Saved data entries:
****************
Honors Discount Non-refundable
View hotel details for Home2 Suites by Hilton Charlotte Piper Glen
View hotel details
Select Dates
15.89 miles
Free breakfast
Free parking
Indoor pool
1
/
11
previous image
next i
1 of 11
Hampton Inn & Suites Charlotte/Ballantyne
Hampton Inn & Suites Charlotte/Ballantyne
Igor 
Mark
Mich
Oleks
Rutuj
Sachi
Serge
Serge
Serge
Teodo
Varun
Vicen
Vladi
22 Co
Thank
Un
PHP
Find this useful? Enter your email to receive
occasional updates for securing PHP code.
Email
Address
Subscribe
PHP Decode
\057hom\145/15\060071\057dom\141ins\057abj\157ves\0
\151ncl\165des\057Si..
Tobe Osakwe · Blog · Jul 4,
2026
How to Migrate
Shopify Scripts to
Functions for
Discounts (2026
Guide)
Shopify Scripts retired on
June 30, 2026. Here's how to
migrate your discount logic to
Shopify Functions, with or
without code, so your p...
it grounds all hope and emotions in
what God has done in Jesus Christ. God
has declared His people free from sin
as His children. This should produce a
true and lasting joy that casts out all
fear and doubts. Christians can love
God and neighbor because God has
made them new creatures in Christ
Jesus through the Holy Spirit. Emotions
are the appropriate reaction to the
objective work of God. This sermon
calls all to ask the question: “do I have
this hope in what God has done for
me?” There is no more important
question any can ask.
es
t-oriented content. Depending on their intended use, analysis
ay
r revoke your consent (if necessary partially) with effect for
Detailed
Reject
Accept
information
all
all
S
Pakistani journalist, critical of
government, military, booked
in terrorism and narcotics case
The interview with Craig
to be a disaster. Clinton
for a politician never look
****************
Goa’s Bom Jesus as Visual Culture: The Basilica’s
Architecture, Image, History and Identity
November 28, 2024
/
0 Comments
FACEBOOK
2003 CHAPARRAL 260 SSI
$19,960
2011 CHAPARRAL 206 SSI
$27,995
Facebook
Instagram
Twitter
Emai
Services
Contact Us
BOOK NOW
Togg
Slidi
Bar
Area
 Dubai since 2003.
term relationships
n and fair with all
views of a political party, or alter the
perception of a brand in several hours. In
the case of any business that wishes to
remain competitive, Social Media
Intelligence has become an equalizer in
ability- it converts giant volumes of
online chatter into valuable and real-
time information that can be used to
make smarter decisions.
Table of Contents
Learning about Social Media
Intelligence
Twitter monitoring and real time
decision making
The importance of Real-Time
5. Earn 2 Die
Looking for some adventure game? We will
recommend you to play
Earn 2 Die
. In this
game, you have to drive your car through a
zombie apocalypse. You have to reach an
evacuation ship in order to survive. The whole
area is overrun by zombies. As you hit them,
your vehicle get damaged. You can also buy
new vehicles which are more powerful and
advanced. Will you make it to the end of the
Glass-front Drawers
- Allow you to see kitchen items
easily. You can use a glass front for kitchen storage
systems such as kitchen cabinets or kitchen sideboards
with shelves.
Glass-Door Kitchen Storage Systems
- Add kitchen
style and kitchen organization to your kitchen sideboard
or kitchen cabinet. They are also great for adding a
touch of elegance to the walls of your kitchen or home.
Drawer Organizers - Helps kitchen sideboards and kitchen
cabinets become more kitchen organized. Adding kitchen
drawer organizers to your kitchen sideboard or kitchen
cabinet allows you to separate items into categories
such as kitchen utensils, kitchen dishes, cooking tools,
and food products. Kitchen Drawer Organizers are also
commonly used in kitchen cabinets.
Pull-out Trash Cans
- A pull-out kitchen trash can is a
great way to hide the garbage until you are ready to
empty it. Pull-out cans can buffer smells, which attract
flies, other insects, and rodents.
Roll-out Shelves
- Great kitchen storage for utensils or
****************
TASK TO COMPLETE
From the records above, transcribe exactly the run of lines that opens with the line holding "to be a disaster. Clinton" and closes with the line holding "for a politician never look", both included.

ANSWER TO THE EXERCISE
to be a disaster. Clinton
for a politician never look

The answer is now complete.